Race 2 — cross-subtest goroutine leakage (retry_stops_when_tx_found_in_local_database):

All subtests share the same rpcServers array. Subtest 1's retry goroutine outlived subtest 1: when the test assertion at t=4.1s raced subtest 1's second retry (still in progress), the test ended and subtest 2 immediately installed new handlers on the shared servers. Subtest 1's still-running HTTP goroutines then landed on subtest 2's server 0 handler, spuriously incrementing subtest 2's callCounts[0] from 1 to 2.

Reproducing Consistently

The failure only appeared on loaded machines because the 100ms buffer was tight. To reproduce it locally we temporarily injected a 150ms sleep inside the retry goroutine's HTTP call to simulate CI scheduler overhead:

go func(client *rpc.Client, idx int) {
    defer retryWg.Done()
    time.Sleep(150 * time.Millisecond) // simulate CI latency
    err := client.CallContext(...)

With this, both subtests failed 3/3 runs with the exact same error messages as CI. After removing the sleep and applying the fix, both subtests passed 3/3 under the same simulated conditions.

Fix

multiclient.go — two changes:

  1. Added retryInterval time.Duration field to multiClient (zero value falls back to the 2s production constant). This lets tests set a short interval (10ms) so the retry goroutine completes near-instantly, eliminating the slow sleeping from the test timeline entirely.

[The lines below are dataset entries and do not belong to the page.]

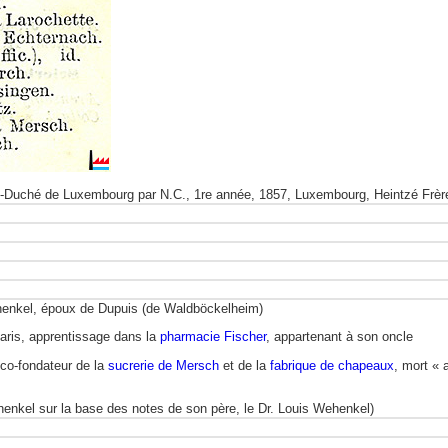
uché de Luxembourg par N.C., 1re année, 1857, Luxembourg, Heintzé Frères,
ehenkel, époux de Dupuis (de Waldböckelheim)
aris, apprentissage dans la
pharmacie Fischer
, appartenant à son oncle
 co-fondateur de la
sucrerie de Mersch
et de la
fabrique de chapeaux
, mort « 
enkel sur la base des notes de son père, le Dr. Louis Wehenkel)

  2. submitPrivateTx now returns (error, <-chan struct{}). When a retry goroutine is started, the channel is closed when the goroutine finishes. This gives callers a deterministic signal instead of forcing them to guess how long to sleep.

service.go — updated the single production call site to discard the done channel (err, _ = ...), as the service has no use for it.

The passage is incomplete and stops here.